The Denon DVP-602CI can significantly improve the video performance of even high-end home theaters. Its Emmy-winning digital video processing upconverts standard- and high-def video sources to resolutions as high as 1080p. And its switching capabilities make it easy to improve the picture quality of multiple sources while conveniently running just a single HDMI cable to your HDTV. 

What a video processor can do for your home theater

Very few HDTVs are really good at upconverting standard-definition video sources like regular satellite and cable TV signals. And none can match the sophisticated design and sheer processing power of Denon's DVP-602CI processor/switcher. Its acclaimed Realta™ HQV video processing engine transforms standard-def video to near-HD quality. The versatile DVP-602CI also lets you choose from a wide range of video output resolutions to match the native resolution of virtually any HDTV, projector, or PC monitor. 

Realta HQV's awesome processing power

The Silicon Optix Realta HQV chip provides state-of-the-art video processing that, until recently, was only available in professional video equipment. Think of it as a $60,000 broadcast-grade video processor box on a single chip. It puts a bundle of cutting-edge technologies at your fingertips to improve any video source, whether it's analog or digital, SD or HD, interlaced or progressive scan. With the ability to perform over one trillion calculations per second, Realta HQV can improve images pixel by pixel — even high-def sources. 

Here are just a few of Realta's image-improving capabilities: 

Motion-adaptive deinterlacing: The HQV chip converts interlaced video to progressive-scan for smoother playback, whether the original source was film or video. A multi-directional diagonal filter detects and corrects lines on a per-pixel level to eliminate "jaggies" and stair-stepping artifacts without blurring edges. 

Detail enhancement: While virtually all TVs and video components offer some type of detail enhancement or sharpening capability, these controls are often unsophisticated, resulting in pictures with noise or "halos" surrounding on-screen objects. HQV's approach is both more conservative and more refined. When applied in conjunction with Realta's digital scaling technology, standard-def video approaches HD quality. 

4D noise reduction: Video noise can be part of the original recording, or get added during post-production editing or video compression. HQV's motion-adaptive and noise-adaptive filters work at the pixel level to remove analog and MPEG video noise and artifacts without reducing detail, for a clear, natural-looking picture. 

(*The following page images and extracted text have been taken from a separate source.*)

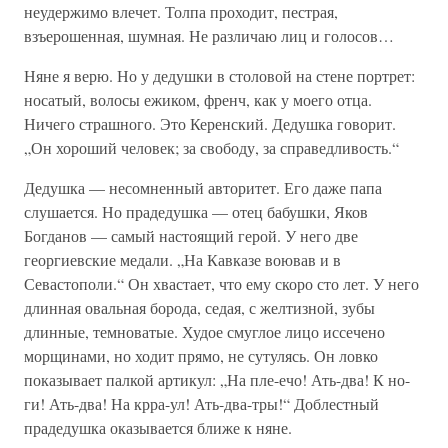
неудержимо влечет. Толпа проходит, пестрая,
взъерошенная, шумная. Не различаю лиц и голосов…
Няне я верю. Но у дедушки в столовой на стене портрет:
носатый, волосы ежиком, френч, как у моего отца.
Ничего страшного. Это Керенский. Дедушка говорит.
„Он хороший человек; за свободу, за справедливость.“
Дедушка — несомненный авторитет. Его даже папа
слушается. Но прадедушка — отец бабушки, Яков
Богданов — самый настоящий герой. У него две
георгиевские медали. „На Кавказе воював и в
Севастополи.“ Он хвастает, что ему скоро сто лет. У него
длинная овальная борода, седая, с желтизной, зубы
длинные, темноватые. Худое смуглое лицо иссечено
морщинами, но ходит прямо, не сутулясь. Он ловко
показывает палкой артикул: „На пле-ечо! Ать-два! К но-
ги! Ать-два! На крра-ул! Ать-два-тры!“ Доблестный
прадедушка оказывается ближе к няне.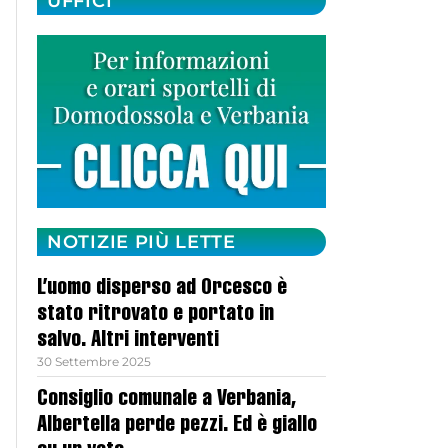
UFFICI
NOTIZIE PIÙ LETTE
L’uomo disperso ad Orcesco è
stato ritrovato e portato in
salvo. Altri interventi
30 Settembre 2025
Consiglio comunale a Verbania,
Albertella perde pezzi. Ed è giallo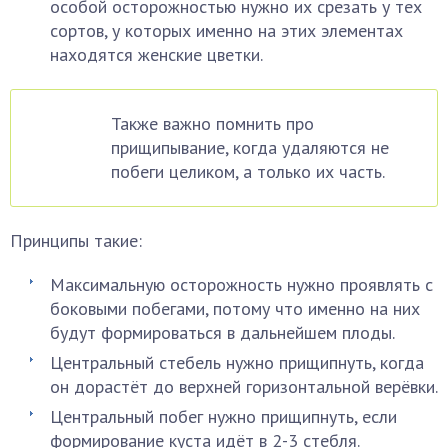
особой осторожностью нужно их срезать у тех
сортов, у которых именно на этих элементах
находятся женские цветки.
Также важно помнить про
прищипывание, когда удаляются не
побеги целиком, а только их часть.
Принципы такие:
Максимальную осторожность нужно проявлять с
боковыми побегами, потому что именно на них
будут формироваться в дальнейшем плоды.
Центральный стебель нужно прищипнуть, когда
он дорастёт до верхней горизонтальной верёвки.
Центральный побег нужно прищипнуть, если
формирование куста идёт в 2-3 стебля.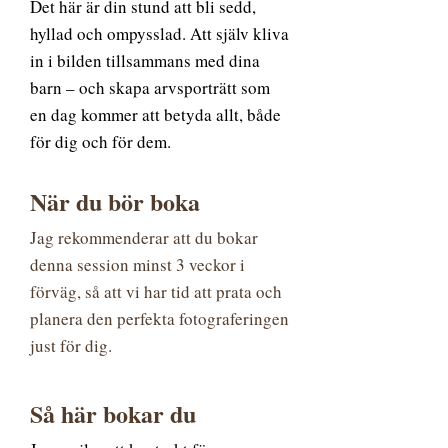
Det här är din stund att bli sedd,
hyllad och ompysslad. Att själv kliva
in i bilden tillsammans med dina
barn – och skapa arvsporträtt som
en dag kommer att betyda allt, både
för dig och för dem.
När du bör boka
Jag rekommenderar att du bokar
denna session minst 3 veckor i
förväg, så att vi har tid att prata och
planera den perfekta fotograferingen
just för dig.
Så här bokar du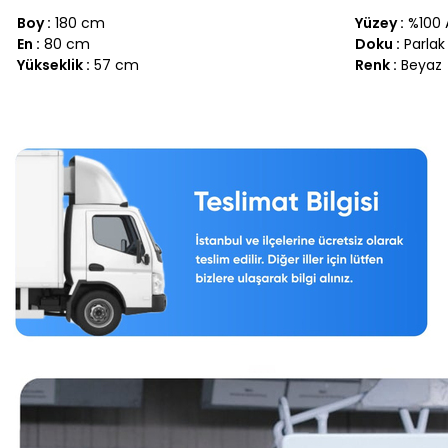
Boy :
180 cm
Yüzey :
%100 A
En :
80 cm
Doku :
Parlak
Yükseklik :
57 cm
Renk :
Beyaz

Six HDMI inputs accommodate a full suite of high-def sources
As the number of HDMI-equipped components expands, home theater fans are finding that many TVs don't have enough HDMI inputs. The DVP-602CI is a versatile high-def audio/video switcher with six 1080p-capable HDMI inputs. It can handle a variety of video sources, from the latest Blu-ray players and high-def video game consoles to your trusty VCR. The processor has two HDMI outputs, so you can even feed a second HDTV in another room.


----------



## IamTheDude (Dec 29, 2010)

IamTheDude said:


> Any info on this product will help.


I have the denon 5308ci so are you saying it would be a good fit for my system?


----------



## recruit (May 9, 2009)

IamTheDude said:


> I have the denon 5308ci so are you saying it would be a good fit for my system?


No, because the Video processing will probably be on par with the chipset found in your AVR as the big Denon has the same Realta HQV processing.


----------



## IamTheDude (Dec 29, 2010)

IamTheDude said:


> I have the denon 5308ci so are you saying it would be a good fit for my system?


Thank you very much for the info you helped me out very much.


----------